Between the continuous general housing conversations and all the master planning discussions taking place in the valley, the early cream rising to the top of it all is that everyone seems to want to preserve the best parts of small-town community. The desire to remain a place that is small, intimate and connected appears to be a primary outcome desired by most. Sounds right and housing locals across the valley near their work is a giant integrated part of that goal. 

In my view, the next key in maintaining the small-town quality community is to not simply build more and more beds for servants but to dig deep and find the unique path that maintains a community we want to live in…as we inevitably grow. And we will grow.
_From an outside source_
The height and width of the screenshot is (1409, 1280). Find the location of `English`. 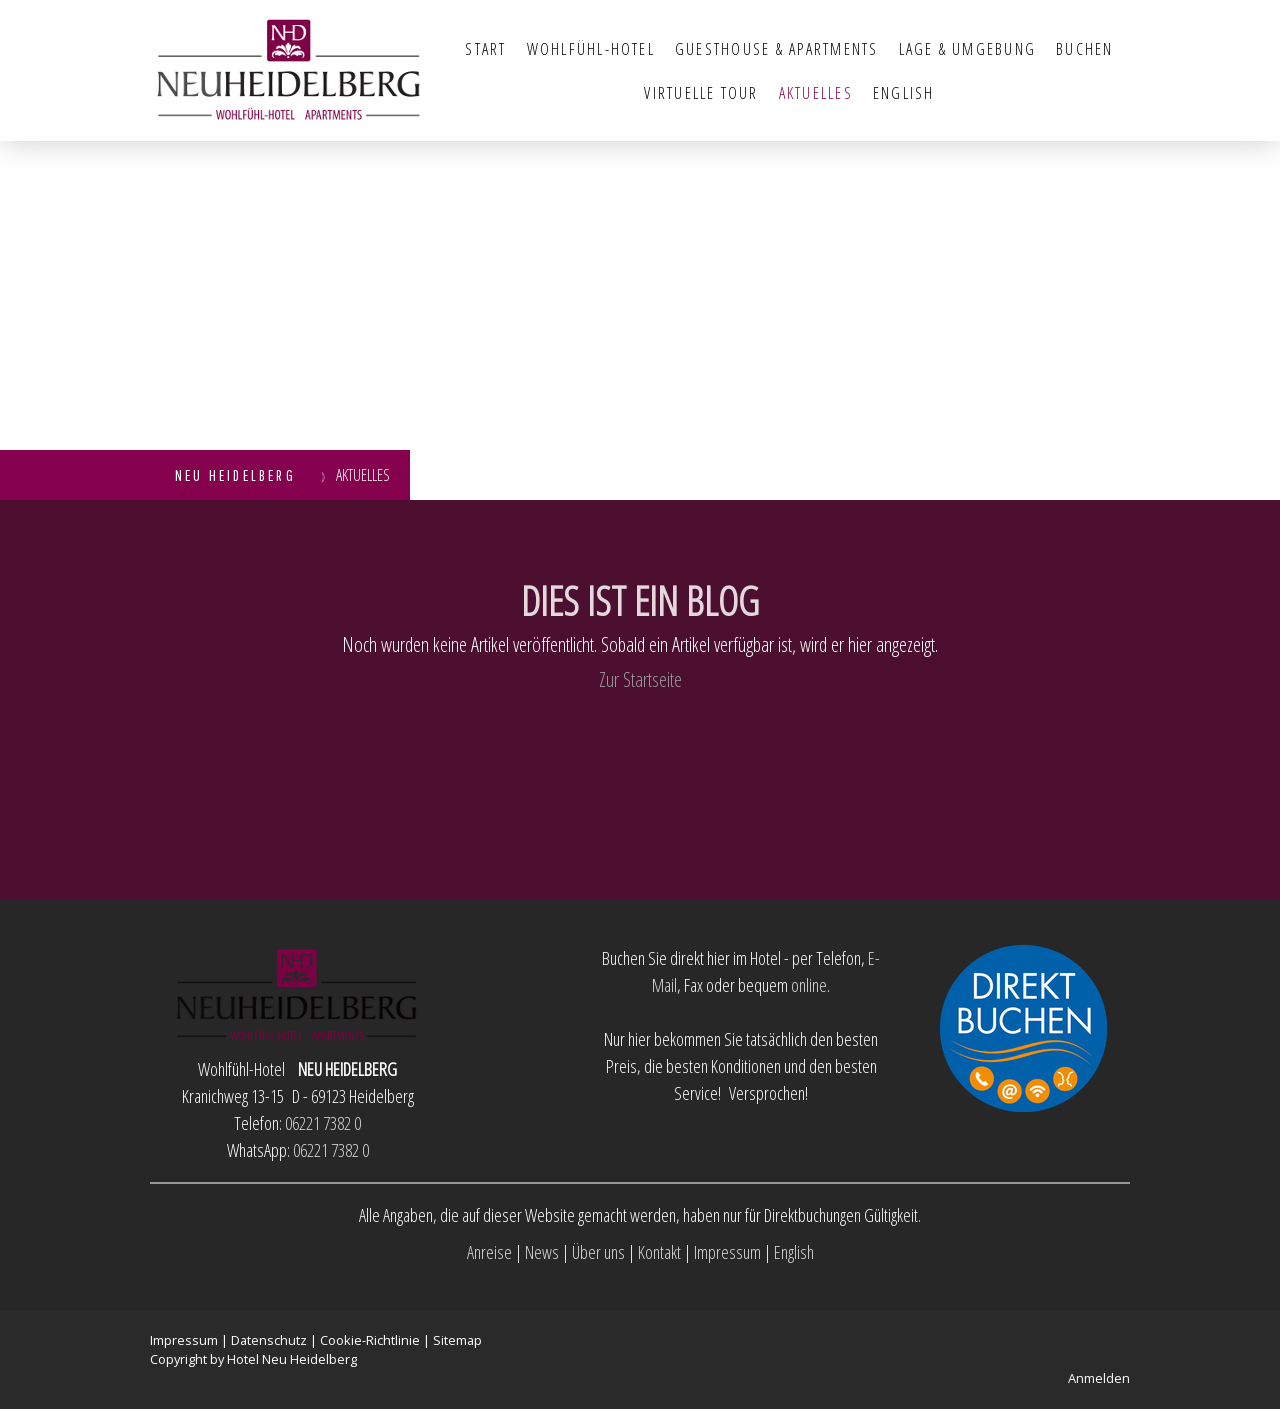 English is located at coordinates (904, 93).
Finding the path won’t be easy, but it might start by consciously choosing to grow local housing that enhances quality over quantity.

—Mark Reaman

P.S.: The discussions are ramping up and Crested Butte’s Community Compass project is leading the way to try and keep engagement happening and conversation flowing. We’ll help over the next five weeks by putting out various discussion topics on the front masthead of the paper. The idea is for you to consider those topics and then talk about them. Debate the issues at the bar, on the chairlift or over the kitchen table. Do not shy away from the hard conversations. It would be good for the avid recreationists to engage with the long-time ranchers to figure out the best way to develop new trails in the valley for example. That will not be an easy conversation, nor should it be. That’s why it might actually work.

And then share your conclusions with your government officials or elected friends. Give them something to think about. That too is part of small-town community.